You think I’d be anything but fucked with such a sweet PC ride at work. You’d think.
Unfortunately, this PC has provided me several reasons to blog – one of which I’d love a cure for (I’ve Google’d and Google’d to no avail). All three are annoying given this is a notebook computer.
1. Randomly – no warning – no pattern – when I hook my notebook up to power the computer locks – freezes – dead. No solution but to yank the power and the battery for a hard reset. Seems like a hardware issue with the power connector / socket. Solution? Paranoia and saving before I mess with the notebook’s power adapter.

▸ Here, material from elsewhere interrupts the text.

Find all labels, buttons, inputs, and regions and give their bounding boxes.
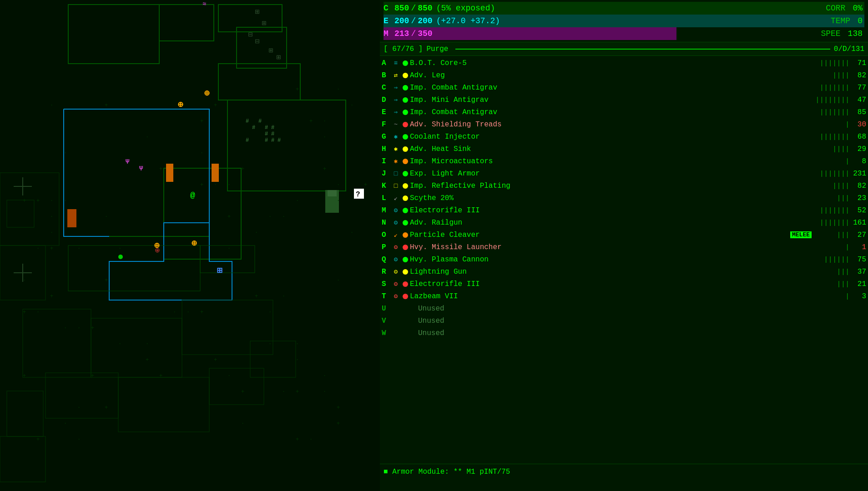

2. The Dell Latitude E6500 docking station can handle a hot remove… but I can’t hot dock which means hibernating or suspending before I dock the computer. Annoying.
3. This is the problem I could use help with ’cause I don’ t think there is anything to be done about 1 & 2. When I use sleep (instead of hibernate) my computer will wake-up in my computer back overnight, completely draining the battery (and getting very hot in the process) and ending up dead in the water in the morning. As a result I avoid sleep mode – annoying. I’ve looked for network adapters that wake up, scheduled tasks, power settings – anything that could wake up the PC. Nothing. My wife and daughter’s HP notebooks don’t act this way. Help?
There you go – three tales of notebook woe courtesy of Dell’s minions.
January 9, 2010 at 4:17 am
I had the issue to #3 and figured out my specific problem. I configured my computer with a boot password and Windows password. In Advanced Power Settings, my computer was set to go into hibernation after X hours. So at night I’d put my computer into sleep mode, and then a few hours later, it would try to go into hibernation. The problem is that the computer prompted me for the boot password, and because I was sleeping, would wait for the boot password until it drained the battery. I set the computer to never go into hibernation, and the battery has never drained since.
January 9, 2010 at 4:29 am
That is very likely what my problem is… thanks for the insight!